[파이썬] Matplotlib 다중 플롯 생성

Matplotlib is a powerful library in Python for creating visualizations. One of its features is the ability to create multiple plots in a single figure, allowing us to compare and analyze data more effectively.

In this blog post, we will explore how to create multiple plots using Matplotlib in Python. Let’s dive in!

Importing the required libraries

Before we start creating multiple plots, we need to import the necessary libraries. In this case, we need to import the pyplot sub-module from matplotlib.

import matplotlib.pyplot as plt

Creating a figure and multiple subplots

To create multiple subplots, we first need to create a figure object. Then, we can create subplots using the subplots() function. The subplots() function takes in two arguments: the number of rows and columns of subplots.
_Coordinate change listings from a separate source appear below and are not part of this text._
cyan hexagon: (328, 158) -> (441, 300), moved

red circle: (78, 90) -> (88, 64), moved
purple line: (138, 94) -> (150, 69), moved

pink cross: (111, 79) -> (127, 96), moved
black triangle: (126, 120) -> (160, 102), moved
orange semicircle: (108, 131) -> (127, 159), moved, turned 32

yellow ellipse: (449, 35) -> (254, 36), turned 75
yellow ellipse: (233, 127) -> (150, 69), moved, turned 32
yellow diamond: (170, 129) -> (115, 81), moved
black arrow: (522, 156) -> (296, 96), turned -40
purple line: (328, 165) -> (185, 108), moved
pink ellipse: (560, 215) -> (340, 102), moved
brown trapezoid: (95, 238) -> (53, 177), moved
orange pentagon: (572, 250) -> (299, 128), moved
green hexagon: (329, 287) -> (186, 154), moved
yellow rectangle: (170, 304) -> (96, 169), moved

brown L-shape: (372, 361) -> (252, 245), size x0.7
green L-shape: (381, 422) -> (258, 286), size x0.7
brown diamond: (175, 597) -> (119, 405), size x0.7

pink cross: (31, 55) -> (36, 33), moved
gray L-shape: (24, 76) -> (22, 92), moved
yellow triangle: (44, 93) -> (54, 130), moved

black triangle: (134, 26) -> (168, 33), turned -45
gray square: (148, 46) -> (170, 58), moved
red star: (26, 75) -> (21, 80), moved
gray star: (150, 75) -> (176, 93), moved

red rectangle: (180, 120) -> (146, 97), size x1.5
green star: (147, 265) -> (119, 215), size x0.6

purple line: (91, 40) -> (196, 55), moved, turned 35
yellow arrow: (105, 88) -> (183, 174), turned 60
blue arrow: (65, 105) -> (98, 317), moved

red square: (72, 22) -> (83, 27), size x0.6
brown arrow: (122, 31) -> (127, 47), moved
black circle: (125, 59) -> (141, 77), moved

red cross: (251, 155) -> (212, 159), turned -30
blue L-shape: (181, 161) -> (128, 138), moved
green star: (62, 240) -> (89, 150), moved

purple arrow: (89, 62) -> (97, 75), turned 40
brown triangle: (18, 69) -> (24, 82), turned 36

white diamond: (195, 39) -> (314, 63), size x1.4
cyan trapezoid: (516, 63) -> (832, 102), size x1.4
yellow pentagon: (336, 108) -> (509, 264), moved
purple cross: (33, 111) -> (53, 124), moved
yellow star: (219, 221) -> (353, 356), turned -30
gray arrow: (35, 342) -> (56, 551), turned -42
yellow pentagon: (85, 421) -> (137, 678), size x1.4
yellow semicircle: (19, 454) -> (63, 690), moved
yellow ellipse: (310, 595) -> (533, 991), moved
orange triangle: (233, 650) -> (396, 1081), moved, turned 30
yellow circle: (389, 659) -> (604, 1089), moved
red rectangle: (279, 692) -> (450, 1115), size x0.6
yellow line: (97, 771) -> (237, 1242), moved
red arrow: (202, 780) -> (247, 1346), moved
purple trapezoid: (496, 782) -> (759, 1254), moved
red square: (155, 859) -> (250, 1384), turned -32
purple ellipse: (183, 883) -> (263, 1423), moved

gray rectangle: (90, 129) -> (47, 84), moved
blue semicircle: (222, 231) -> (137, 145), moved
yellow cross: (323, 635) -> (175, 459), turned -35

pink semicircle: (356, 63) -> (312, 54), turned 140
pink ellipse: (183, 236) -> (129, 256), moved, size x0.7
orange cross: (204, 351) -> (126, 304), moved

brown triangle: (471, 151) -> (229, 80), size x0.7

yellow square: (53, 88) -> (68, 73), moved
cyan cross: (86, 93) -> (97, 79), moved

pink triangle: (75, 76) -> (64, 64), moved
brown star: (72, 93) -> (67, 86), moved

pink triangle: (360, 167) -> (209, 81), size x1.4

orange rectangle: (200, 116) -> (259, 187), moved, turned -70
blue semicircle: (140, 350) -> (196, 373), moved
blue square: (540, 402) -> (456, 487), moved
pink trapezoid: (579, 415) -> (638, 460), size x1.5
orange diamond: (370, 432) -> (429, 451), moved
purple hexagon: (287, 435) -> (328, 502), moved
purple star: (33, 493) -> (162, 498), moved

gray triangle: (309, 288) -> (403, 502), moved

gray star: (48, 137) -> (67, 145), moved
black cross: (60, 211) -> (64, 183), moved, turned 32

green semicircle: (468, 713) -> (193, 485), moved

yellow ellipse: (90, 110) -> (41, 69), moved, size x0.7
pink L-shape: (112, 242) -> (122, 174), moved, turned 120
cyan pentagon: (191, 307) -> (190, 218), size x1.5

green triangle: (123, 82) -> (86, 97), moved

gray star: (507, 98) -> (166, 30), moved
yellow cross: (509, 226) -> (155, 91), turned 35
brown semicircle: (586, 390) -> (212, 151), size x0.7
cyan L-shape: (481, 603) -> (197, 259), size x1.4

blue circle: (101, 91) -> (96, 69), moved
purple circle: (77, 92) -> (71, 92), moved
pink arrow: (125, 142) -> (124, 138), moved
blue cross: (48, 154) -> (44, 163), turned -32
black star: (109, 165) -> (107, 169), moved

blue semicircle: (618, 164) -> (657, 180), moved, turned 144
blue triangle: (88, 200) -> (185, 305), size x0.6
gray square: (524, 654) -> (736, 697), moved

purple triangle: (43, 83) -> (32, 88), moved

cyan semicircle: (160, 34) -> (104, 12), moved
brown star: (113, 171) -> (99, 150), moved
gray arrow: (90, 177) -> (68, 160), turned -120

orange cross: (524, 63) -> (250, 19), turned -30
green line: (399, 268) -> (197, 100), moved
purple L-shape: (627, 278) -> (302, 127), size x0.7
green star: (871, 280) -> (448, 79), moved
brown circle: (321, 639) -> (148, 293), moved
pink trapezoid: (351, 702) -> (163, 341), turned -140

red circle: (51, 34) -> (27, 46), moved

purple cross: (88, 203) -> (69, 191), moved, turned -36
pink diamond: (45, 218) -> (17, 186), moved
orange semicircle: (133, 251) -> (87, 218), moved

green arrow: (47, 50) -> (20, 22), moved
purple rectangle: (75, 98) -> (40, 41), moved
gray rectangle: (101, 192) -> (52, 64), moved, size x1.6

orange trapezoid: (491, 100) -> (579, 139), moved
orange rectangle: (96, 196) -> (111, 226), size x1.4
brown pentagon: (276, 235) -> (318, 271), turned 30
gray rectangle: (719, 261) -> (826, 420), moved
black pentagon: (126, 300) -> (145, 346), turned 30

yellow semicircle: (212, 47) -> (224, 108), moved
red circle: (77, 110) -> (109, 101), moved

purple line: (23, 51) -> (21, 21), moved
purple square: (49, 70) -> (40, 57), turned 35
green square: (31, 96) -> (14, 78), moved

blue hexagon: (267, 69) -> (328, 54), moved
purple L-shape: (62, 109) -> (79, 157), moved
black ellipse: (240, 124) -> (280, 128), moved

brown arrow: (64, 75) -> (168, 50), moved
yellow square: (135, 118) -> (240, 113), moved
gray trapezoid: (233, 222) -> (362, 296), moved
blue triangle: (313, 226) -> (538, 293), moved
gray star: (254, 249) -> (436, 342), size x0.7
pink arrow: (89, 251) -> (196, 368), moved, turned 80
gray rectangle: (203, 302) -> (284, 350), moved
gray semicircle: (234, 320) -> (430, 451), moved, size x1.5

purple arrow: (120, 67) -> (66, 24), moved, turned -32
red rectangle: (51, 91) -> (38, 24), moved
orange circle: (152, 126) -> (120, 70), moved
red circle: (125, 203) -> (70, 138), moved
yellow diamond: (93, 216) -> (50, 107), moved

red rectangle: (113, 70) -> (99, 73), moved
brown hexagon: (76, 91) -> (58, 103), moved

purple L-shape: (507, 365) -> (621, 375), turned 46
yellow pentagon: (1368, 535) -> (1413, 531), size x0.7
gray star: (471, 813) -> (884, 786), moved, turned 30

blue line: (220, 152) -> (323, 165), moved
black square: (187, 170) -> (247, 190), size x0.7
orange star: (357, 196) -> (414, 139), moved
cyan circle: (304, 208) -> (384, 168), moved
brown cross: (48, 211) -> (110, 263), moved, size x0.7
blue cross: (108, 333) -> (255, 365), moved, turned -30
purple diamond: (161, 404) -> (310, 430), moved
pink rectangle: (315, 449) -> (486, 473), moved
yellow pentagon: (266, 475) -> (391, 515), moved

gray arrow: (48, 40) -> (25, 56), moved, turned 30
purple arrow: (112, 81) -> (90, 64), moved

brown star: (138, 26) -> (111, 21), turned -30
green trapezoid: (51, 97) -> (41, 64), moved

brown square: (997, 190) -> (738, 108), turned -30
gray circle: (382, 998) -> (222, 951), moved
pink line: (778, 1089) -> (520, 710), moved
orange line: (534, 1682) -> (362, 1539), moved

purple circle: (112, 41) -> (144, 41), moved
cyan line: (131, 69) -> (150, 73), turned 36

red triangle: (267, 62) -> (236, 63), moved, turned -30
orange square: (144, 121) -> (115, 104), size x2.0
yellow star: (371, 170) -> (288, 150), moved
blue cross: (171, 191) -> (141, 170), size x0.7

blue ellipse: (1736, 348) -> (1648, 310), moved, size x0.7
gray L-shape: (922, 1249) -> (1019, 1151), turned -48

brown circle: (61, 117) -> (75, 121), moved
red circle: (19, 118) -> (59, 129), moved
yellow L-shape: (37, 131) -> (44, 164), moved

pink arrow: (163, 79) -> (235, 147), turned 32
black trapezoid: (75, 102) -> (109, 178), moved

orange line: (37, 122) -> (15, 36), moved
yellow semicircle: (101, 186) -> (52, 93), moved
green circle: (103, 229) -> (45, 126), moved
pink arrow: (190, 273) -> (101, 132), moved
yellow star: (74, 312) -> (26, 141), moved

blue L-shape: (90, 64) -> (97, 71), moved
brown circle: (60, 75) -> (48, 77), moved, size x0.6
fig, axes = plt.subplots(nrows=2, ncols=2)

In the above code, we create a figure with 2 rows and 2 columns, which gives us a total of 4 subplots.

Plotting data on subplots

Once we have created the subplots, we can plot our data on them. We can access each subplot using the axes object, which is a 2-dimensional array.

axes[0, 0].plot(x1, y1, 'r--')
axes[0, 0].set_title('Plot 1')

axes[0, 1].scatter(x2, y2)
axes[0, 1].set_title('Plot 2')

axes[1, 0].bar(x3, y3)
axes[1, 0].set_title('Plot 3')

axes[1, 1].hist(x4, bins=10)
axes[1, 1].set_title('Plot 4')

plt.tight_layout() # Optional, to improve the spacing between subplots

In the above code, we plot different types of data on each subplot - a line plot, a scatter plot, a bar plot, and a histogram. We also set titles for each plot.

Displaying the figure

Finally, we can display the figure with our multiple subplots by calling the show() function.

plt.show()

The show() function opens a window with our figure, displaying all the subplots.

That’s it! We have successfully created multiple plots using Matplotlib in Python. This technique is useful when we want to compare different aspects of the data or visualize multiple datasets together.

I hope this blog post was helpful in understanding how to create multiple plots in Matplotlib. Happy plotting!